[Saved data entries]
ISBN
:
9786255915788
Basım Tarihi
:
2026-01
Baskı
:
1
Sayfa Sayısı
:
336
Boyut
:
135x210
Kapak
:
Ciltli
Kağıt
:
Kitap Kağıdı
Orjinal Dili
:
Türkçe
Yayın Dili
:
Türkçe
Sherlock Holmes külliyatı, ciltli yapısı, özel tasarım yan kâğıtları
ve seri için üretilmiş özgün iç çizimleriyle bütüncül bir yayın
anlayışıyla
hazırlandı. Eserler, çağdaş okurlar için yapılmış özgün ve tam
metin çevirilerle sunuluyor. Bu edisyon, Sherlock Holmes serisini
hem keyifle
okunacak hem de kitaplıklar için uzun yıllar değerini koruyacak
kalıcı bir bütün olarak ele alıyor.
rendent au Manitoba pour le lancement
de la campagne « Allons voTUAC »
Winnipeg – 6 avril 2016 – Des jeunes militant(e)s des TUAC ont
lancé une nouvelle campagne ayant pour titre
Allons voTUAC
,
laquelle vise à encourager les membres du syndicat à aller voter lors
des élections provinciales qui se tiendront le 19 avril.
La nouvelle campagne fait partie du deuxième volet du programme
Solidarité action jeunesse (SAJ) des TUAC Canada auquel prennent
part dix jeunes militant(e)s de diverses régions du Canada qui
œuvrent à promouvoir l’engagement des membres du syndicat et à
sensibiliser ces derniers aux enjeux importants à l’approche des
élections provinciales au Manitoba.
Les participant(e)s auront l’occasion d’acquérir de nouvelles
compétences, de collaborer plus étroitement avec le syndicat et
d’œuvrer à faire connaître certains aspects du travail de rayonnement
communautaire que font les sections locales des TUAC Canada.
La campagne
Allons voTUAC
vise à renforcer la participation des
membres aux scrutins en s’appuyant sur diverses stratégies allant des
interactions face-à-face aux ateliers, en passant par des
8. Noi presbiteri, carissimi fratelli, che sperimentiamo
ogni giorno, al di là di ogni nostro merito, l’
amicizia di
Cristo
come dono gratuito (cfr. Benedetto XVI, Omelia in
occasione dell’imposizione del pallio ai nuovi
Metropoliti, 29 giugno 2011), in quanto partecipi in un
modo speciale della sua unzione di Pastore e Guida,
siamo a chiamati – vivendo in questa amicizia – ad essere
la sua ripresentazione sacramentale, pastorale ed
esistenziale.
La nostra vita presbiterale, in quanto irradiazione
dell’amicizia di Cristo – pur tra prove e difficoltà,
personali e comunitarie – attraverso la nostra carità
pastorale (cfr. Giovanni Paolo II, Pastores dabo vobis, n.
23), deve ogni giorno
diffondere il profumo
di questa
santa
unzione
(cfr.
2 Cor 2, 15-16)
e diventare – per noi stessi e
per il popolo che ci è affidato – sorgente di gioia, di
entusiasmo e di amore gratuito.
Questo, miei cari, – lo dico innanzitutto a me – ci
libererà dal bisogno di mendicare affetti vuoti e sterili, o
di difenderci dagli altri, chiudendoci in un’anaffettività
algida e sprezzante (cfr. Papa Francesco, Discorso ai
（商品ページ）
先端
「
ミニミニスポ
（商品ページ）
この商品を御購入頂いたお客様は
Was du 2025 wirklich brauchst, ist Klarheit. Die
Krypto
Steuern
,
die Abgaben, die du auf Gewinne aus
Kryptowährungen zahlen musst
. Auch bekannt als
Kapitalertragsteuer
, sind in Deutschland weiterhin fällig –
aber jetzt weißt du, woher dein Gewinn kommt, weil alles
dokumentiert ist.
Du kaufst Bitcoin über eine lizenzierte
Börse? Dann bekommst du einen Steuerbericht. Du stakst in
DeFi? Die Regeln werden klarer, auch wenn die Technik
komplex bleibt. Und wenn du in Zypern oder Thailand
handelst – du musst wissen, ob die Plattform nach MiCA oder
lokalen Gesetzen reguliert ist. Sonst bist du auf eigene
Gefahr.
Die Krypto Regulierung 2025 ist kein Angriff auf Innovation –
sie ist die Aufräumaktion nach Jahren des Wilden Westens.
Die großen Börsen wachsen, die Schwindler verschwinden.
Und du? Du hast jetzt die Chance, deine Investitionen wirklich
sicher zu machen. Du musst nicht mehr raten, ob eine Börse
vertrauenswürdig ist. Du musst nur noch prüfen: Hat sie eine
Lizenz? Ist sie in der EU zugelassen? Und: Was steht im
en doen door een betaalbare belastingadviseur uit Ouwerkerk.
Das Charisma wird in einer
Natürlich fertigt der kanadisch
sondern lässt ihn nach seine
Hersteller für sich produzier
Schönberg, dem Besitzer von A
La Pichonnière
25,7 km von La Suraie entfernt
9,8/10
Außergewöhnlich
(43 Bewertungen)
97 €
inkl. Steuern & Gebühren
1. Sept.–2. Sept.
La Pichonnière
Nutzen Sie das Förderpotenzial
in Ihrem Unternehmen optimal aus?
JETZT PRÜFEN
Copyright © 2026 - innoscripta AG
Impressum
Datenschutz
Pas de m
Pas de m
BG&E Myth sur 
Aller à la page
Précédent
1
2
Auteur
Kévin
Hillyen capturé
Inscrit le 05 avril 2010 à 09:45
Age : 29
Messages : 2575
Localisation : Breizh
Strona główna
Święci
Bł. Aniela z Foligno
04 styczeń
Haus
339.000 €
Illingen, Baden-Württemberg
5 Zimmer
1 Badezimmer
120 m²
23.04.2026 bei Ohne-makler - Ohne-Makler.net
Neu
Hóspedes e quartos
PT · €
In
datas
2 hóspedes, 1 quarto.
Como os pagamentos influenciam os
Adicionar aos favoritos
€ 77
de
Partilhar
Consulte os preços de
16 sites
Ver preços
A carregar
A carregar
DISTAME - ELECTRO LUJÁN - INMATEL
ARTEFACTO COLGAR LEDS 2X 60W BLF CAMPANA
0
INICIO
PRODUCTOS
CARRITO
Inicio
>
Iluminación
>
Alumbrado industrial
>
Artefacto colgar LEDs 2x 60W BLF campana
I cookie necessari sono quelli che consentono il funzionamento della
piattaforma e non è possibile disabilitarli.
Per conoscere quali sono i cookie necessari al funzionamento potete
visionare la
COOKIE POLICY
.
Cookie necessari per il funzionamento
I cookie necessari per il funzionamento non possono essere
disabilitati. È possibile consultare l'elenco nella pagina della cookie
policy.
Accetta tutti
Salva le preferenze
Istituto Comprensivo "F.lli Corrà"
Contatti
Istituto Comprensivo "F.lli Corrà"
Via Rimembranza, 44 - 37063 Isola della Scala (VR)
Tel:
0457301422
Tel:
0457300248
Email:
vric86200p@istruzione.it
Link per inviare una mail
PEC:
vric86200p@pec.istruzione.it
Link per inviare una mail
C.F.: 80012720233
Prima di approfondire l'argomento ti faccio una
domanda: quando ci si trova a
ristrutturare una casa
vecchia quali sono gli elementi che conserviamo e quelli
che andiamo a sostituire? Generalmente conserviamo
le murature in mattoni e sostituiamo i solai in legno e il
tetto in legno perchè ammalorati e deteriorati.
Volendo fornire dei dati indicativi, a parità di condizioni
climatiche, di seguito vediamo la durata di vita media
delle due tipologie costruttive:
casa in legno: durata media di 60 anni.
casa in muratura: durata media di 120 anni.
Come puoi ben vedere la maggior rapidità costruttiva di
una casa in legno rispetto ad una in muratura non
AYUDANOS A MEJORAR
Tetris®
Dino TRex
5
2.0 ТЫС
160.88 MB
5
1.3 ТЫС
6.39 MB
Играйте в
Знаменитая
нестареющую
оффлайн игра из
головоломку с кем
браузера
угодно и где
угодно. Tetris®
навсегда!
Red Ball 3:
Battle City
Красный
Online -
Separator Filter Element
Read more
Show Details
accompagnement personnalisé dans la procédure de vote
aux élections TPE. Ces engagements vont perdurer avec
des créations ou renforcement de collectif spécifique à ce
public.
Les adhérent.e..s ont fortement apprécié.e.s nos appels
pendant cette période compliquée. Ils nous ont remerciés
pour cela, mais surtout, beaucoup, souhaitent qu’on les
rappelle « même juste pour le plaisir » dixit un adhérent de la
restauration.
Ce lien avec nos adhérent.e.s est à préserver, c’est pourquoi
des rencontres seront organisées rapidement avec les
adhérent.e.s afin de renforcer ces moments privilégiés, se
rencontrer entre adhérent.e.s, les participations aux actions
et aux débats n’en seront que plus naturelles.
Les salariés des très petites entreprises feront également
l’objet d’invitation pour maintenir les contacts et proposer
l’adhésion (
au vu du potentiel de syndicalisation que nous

# Your goal
Set down precisely the lines above between the line holding "disabilitati. È possibile" and the line holding "Prima di approfondire", inclusive, and nothing beyond them.

# Answer to this task
disabilitati. È possibile consultare l'elenco nella pagina della cookie
policy.
Accetta tutti
Salva le preferenze
Istituto Comprensivo "F.lli Corrà"
Contatti
Istituto Comprensivo "F.lli Corrà"
Via Rimembranza, 44 - 37063 Isola della Scala (VR)
Tel:
0457301422
Tel:
0457300248
Email:
vric86200p@istruzione.it
Link per inviare una mail
PEC:
vric86200p@pec.istruzione.it
Link per inviare una mail
C.F.: 80012720233
Prima di approfondire l'argomento ti faccio una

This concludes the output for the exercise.